## PROBLEM REQUIREMENTS:
Please copy each line of the listing that includes the string "Cerrado".

## MATERIAL FOR THIS EXERCISE:

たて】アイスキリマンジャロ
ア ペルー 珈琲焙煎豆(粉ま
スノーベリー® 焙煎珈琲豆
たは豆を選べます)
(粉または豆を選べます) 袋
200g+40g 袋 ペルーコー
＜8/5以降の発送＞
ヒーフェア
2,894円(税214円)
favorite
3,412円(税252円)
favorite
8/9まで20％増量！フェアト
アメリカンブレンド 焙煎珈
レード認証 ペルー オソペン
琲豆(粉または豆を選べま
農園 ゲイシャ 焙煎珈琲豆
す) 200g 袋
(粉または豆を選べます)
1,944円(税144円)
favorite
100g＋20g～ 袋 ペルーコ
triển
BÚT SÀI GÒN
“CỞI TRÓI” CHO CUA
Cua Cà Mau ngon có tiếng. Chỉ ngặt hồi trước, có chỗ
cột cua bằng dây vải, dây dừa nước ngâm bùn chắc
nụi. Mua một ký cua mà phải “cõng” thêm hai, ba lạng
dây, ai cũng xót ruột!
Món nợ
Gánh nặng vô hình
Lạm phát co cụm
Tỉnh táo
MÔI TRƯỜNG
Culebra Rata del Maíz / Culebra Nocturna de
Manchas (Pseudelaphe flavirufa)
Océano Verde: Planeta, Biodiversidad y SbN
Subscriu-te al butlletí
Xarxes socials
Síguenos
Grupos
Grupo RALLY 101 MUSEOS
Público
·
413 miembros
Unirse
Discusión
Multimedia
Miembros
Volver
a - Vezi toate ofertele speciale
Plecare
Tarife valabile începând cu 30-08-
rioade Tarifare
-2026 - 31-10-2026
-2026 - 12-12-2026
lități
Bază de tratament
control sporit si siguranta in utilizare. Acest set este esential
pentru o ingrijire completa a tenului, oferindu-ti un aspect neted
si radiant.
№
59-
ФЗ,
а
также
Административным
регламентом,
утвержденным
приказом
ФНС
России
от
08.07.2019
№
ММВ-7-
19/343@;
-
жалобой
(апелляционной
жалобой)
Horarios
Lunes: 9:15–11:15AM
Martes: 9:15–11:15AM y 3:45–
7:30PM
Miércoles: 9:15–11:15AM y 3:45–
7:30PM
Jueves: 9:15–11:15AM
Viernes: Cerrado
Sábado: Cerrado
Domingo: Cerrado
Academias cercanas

## EXPECTED ANSWER:
Viernes: Cerrado
Sábado: Cerrado
Domingo: Cerrado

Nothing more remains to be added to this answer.